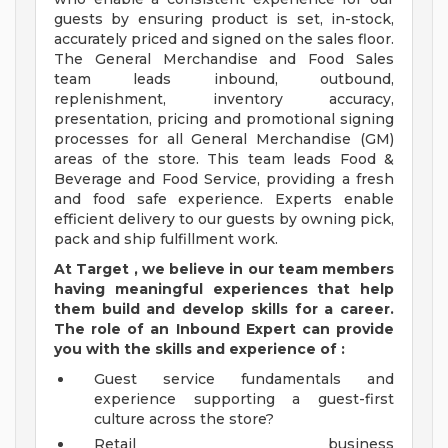
guests by ensuring product is set, in-stock,
accurately priced and signed on the sales floor.
The General Merchandise and Food Sales
team leads inbound, outbound,
replenishment, inventory accuracy,
presentation, pricing and promotional signing
processes for all General Merchandise (GM)
areas of the store. This team leads Food &
Beverage and Food Service, providing a fresh
and food safe experience. Experts enable
efficient delivery to our guests by owning pick,
pack and ship fulfillment work.
At Target
,
we believe in our team members
having meaningful experiences that help
them build and develop skills for a career.
The role of an Inbound Expert can provide
you with the
skills and experience of
:
Guest service fundamentals and
experience supporting a guest-first
culture across the store?
Retail business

---+---

## EXERCISE DETAILS
What are the lines from the one with "Guest service fundamentals and" through the end of the records above? Set them down exactly, both ends included, and nothing else.

## TASK RESPONSE
Guest service fundamentals and
experience supporting a guest-first
culture across the store?
Retail business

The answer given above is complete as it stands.